Research Highlight: "Physicists gain insight into why materials break"

Solids can break in many ways, from slow, plastic deformation to rapid and catastrophic shattering. In collaboration with the Vitelli group, I studied the failure of meta-materials; structures that can designed to have tunable elastic properties. We showed that as these materials approach a rigidity transition, their failure behavior changes dramatically, from slow, diffuse failure to a rapid, running crack. Understanding and controlling this failure behavior offers both a new tool for measuring soft material properties as well as a way to design materials with tunable, engineered failure properities.
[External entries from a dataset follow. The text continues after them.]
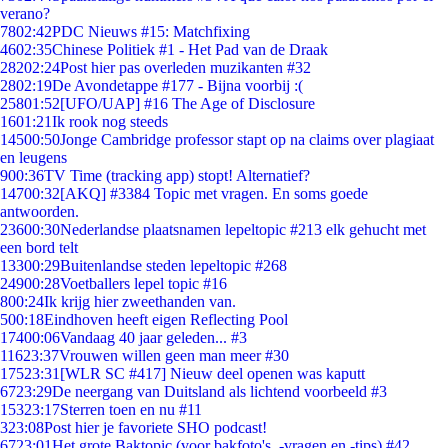
verano?
78
02:42
PDC Nieuws #15: Matchfixing
46
02:35
Chinese Politiek #1 - Het Pad van de Draak
282
02:24
Post hier pas overleden muzikanten #32
28
02:19
De Avondetappe #177 - Bijna voorbij :(
258
01:52
[UFO/UAP] #16 The Age of Disclosure
16
01:21
Ik rook nog steeds
145
00:50
Jonge Cambridge professor stapt op na claims over plagiaat
en leugens
9
00:36
TV Time (tracking app) stopt! Alternatief?
147
00:32
[AKQ] #3384 Topic met vragen. En soms goede
antwoorden.
236
00:30
Nederlandse plaatsnamen lepeltopic #213 elk gehucht met
een bord telt
133
00:29
Buitenlandse steden lepeltopic #268
249
00:28
Voetballers lepel topic #16
8
00:24
Ik krijg hier zweethanden van.
5
00:18
Eindhoven heeft eigen Reflecting Pool
174
00:06
Vandaag 40 jaar geleden... #3
116
23:37
Vrouwen willen geen man meer #30
175
23:31
[WLR SC #417] Nieuw deel openen was kaputt
67
23:29
De neergang van Duitsland als lichtend voorbeeld #3
153
23:17
Sterren toen en nu #11
3
23:08
Post hier je favoriete SHO podcast!
67
23:01
Het grote Baktopic (voor bakfoto's, -vragen en -tips) #42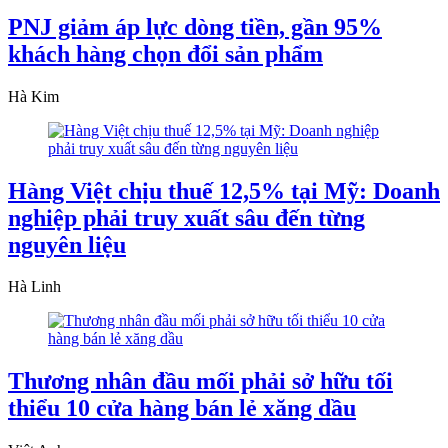
PNJ giảm áp lực dòng tiền, gần 95%
khách hàng chọn đổi sản phẩm
Hà Kim
Hàng Việt chịu thuế 12,5% tại Mỹ: Doanh
nghiệp phải truy xuất sâu đến từng
nguyên liệu
Hà Linh
Thương nhân đầu mối phải sở hữu tối
thiểu 10 cửa hàng bán lẻ xăng dầu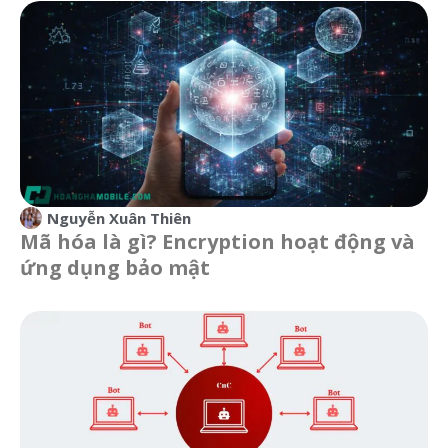
Nguyễn Xuân Thiên
Mã hóa là gì? Encryption hoạt động và
ứng dụng bảo mật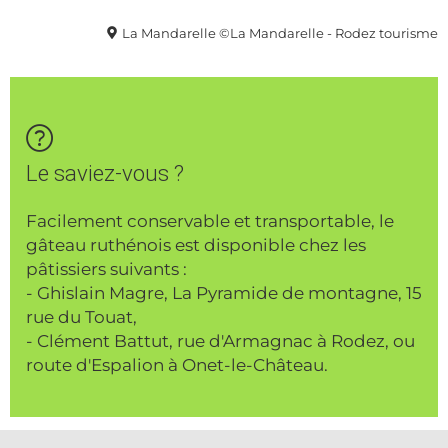
La Mandarelle ©La Mandarelle - Rodez tourisme
Le saviez-vous ?
Facilement conservable et transportable, le
gâteau ruthénois est disponible chez les
pâtissiers suivants :
- Ghislain Magre, La Pyramide de montagne, 15
rue du Touat,
- Clément Battut, rue d'Armagnac à Rodez, ou
route d'Espalion à Onet-le-Château.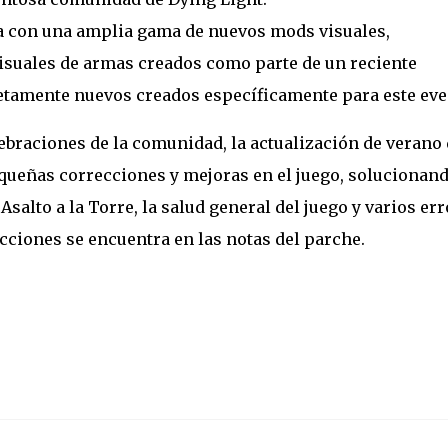
 con una amplia gama de nuevos mods visuales,
isuales de armas creados como parte de un reciente
tamente nuevos creados específicamente para este eve
braciones de la comunidad, la actualización de verano 
queñas correcciones y mejoras en el juego, solucionan
alto a la Torre, la salud general del juego y varios er
ecciones se encuentra en las notas del parche.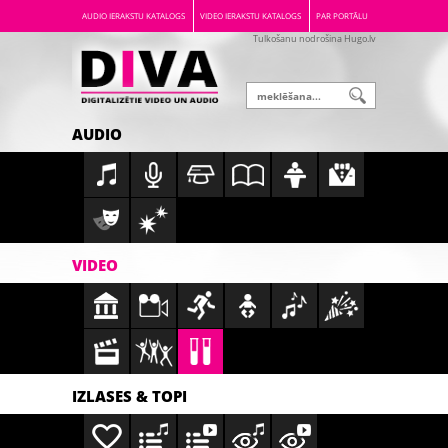
AUDIO IERAKSTU KATALOGS
VIDEO IERAKSTU KATALOGS
PAR PORTĀLU
Tulkošanu nodrošina Hugo.lv
AUDIO
VIDEO
IZLASES & TOPI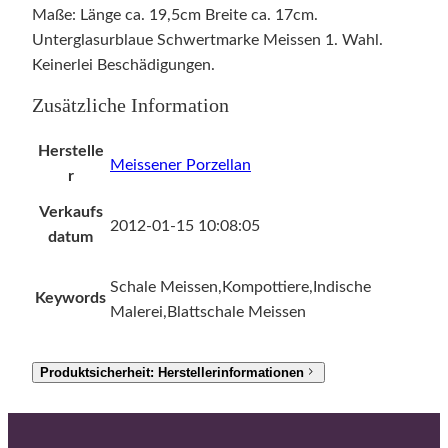
Maße: Länge ca. 19,5cm Breite ca. 17cm.
Unterglasurblaue Schwertmarke Meissen 1. Wahl.
Keinerlei Beschädigungen.
Zusätzliche Information
Herstelle
Meissener Porzellan
r
Verkaufs
2012-01-15 10:08:05
datum
Schale Meissen,Kompottiere,Indische
Keywords
Malerei,Blattschale Meissen
Produktsicherheit: Herstellerinformationen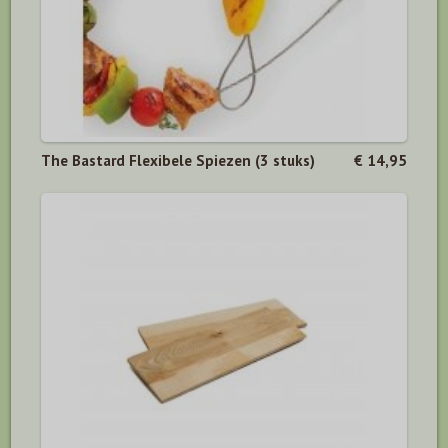
The Bastard Flexibele Spiezen (3 stuks)
€ 14,95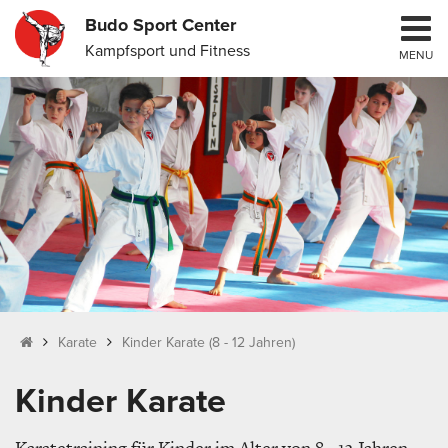
Budo Sport Center
Kampfsport und Fitness
MENU
Karate
Kinder Karate (8 - 12 Jahren)
Kinder Karate
Karatetraining für Kinder im Alter von 8 - 13 Jahren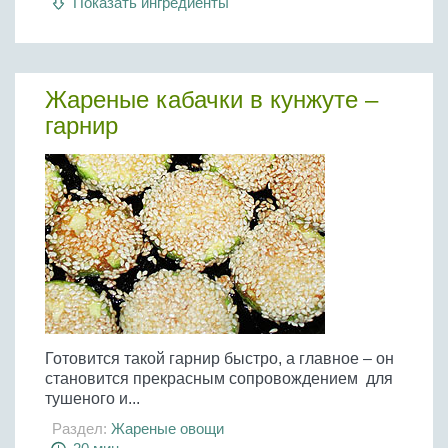
Показать ингредиенты
Жареные кабачки в кунжуте –
гарнир
Готовится такой гарнир быстро, а главное – он
становится прекрасным сопровождением для
тушеного и...
Раздел:
Жареные овощи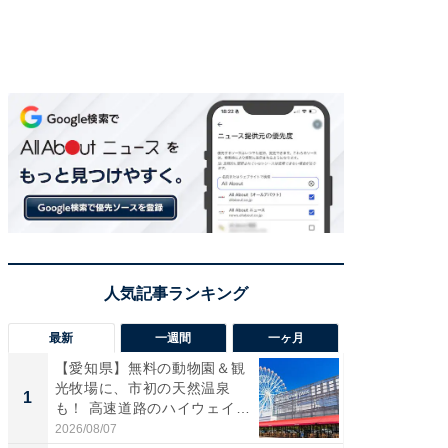
最新
一週間
一ヶ月
【愛知県】無料の動物園＆観
【兵庫
光牧場に、市初の天然温泉
ーメン
1
1
も！ 高速道路のハイウェイオ
再現した
ア...
道...
2026/08/07
2026/08/0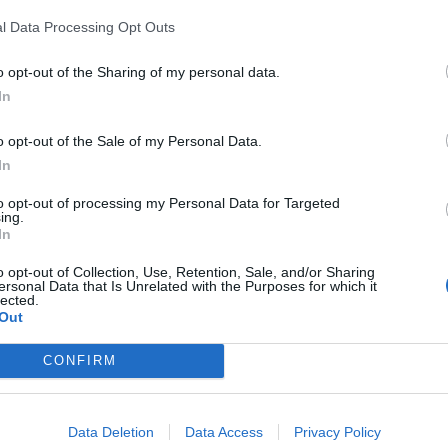
l Data Processing Opt Outs
o opt-out of the Sharing of my personal data.
In
o opt-out of the Sale of my Personal Data.
In
to opt-out of processing my Personal Data for Targeted
ing.
In
o opt-out of Collection, Use, Retention, Sale, and/or Sharing
ersonal Data that Is Unrelated with the Purposes for which it
lected.
Out
CONFIRM
Data Deletion
Data Access
Privacy Policy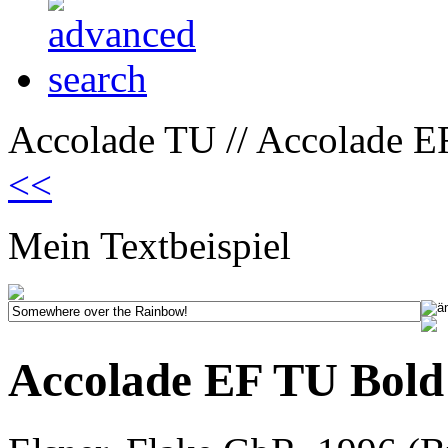
Accolade TU // Accolade E
<<
Mein Textbeispiel
Accolade EF TU Bold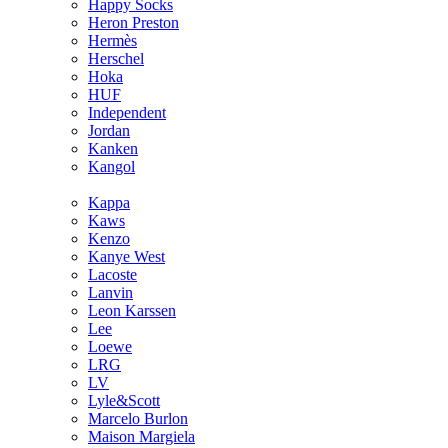
Happy Socks
Heron Preston
Hermès
Hersсhel
Hoka
HUF
Independent
Jordan
Kanken
Kangol
Kappa
Kaws
Kenzo
Kanye West
Lacoste
Lanvin
Leon Karssen
Lee
Loewe
LRG
LV
Lyle&Scott
Marcelo Burlon
Maison Margiela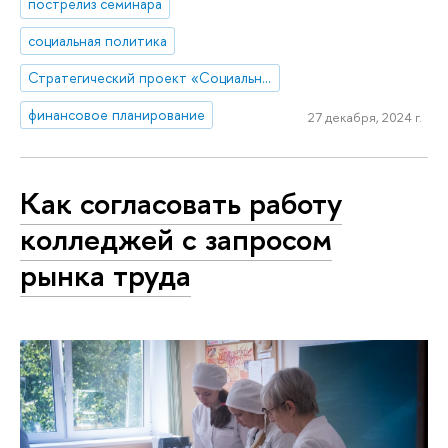
пострелиз семинара
социальная политика
Стратегический проект «Социальная политика устойчивого развития и инклюзивного экономического роста»
финансовое планирование
27 декабря, 2024 г.
Как согласовать работу
колледжей с запросом
рынка труда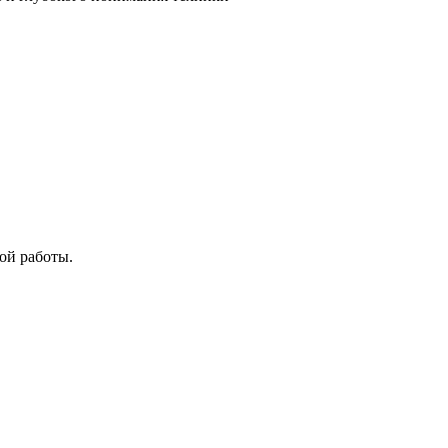
ой работы.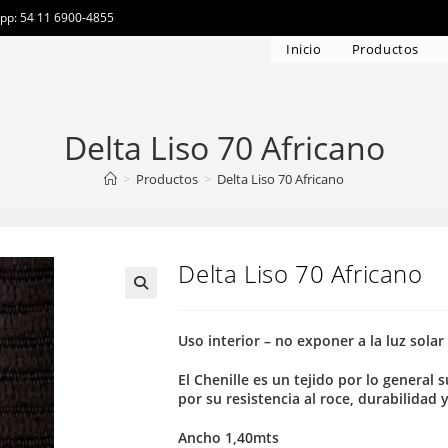
app: 54 11 6900-4855
Inicio
Productos
Delta Liso 70 Africano
>
Productos
>
Delta Liso 70 Africano
Delta Liso 70 Africano
Uso interior – no exponer a la luz solar
El Chenille es un tejido por lo general
por su resistencia al roce, durabilidad 
Ancho 1,40mts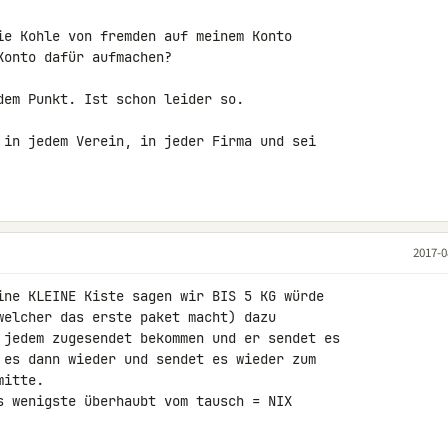
ie Kohle von fremden auf meinem Konto 

onto dafür aufmachen?

dem Punkt. Ist schon leider so.

 in jedem Verein, in jeder Firma und sei 

2017-0
ine KLEINE Kiste sagen wir BIS 5 KG würde 

welcher das erste paket macht) dazu 

 jedem zugesendet bekommen und er sendet es 

 es dann wieder und sendet es wieder zum 

itte.

s wenigste überhaubt vom tausch = NIX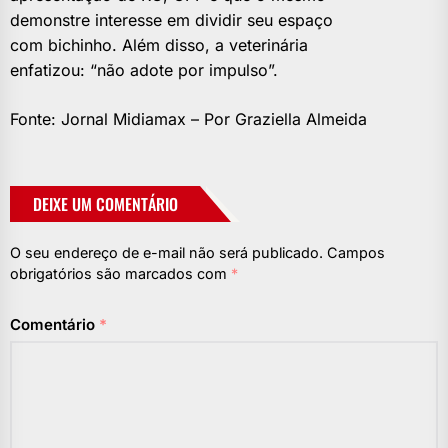
demonstre interesse em dividir seu espaço
com bichinho. Além disso, a veterinária
enfatizou: “não adote por impulso”.
Fonte: Jornal Midiamax – Por Graziella Almeida
DEIXE UM COMENTÁRIO
O seu endereço de e-mail não será publicado.
Campos
obrigatórios são marcados com
*
Comentário
*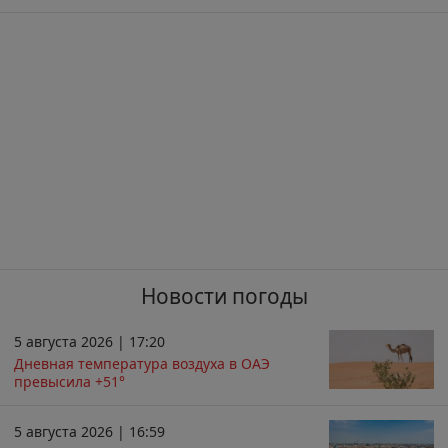
Новости погоды
5 августа 2026 | 17:20
Дневная температура воздуха в ОАЭ
превысила +51°
5 августа 2026 | 16:59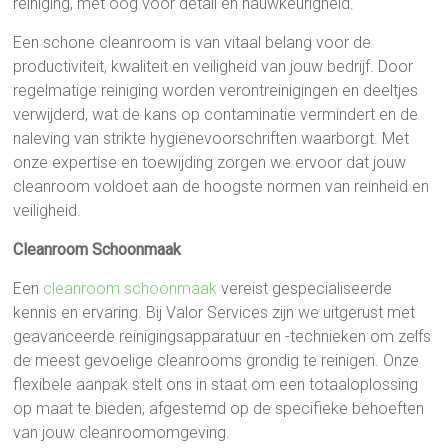
reiniging, met oog voor detail en nauwkeurigheid.
Een schone cleanroom is van vitaal belang voor de
productiviteit, kwaliteit en veiligheid van jouw bedrijf. Door
regelmatige reiniging worden verontreinigingen en deeltjes
verwijderd, wat de kans op contaminatie vermindert en de
naleving van strikte hygiënevoorschriften waarborgt. Met
onze expertise en toewijding zorgen we ervoor dat jouw
cleanroom voldoet aan de hoogste normen van reinheid en
veiligheid.
Cleanroom Schoonmaak
Een
cleanroom schoonmaak
vereist gespecialiseerde
kennis en ervaring. Bij Valor Services zijn we uitgerust met
geavanceerde reinigingsapparatuur en -technieken om zelfs
de meest gevoelige cleanrooms grondig te reinigen. Onze
flexibele aanpak stelt ons in staat om een totaaloplossing
op maat te bieden, afgestemd op de specifieke behoeften
van jouw cleanroomomgeving.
These ideas also translate to a model 1D system: a perforated geometry, created by introducing holes into a solid sheet. Even in this simple model system, a dramatic transition in failure mode occurs as a function of geomtery: rapid failure via a running crack is completely replaced by random breaking. Thus, by choosing appropriate geometric parameters, the entire dynamics and structure of the failure process can be controlled.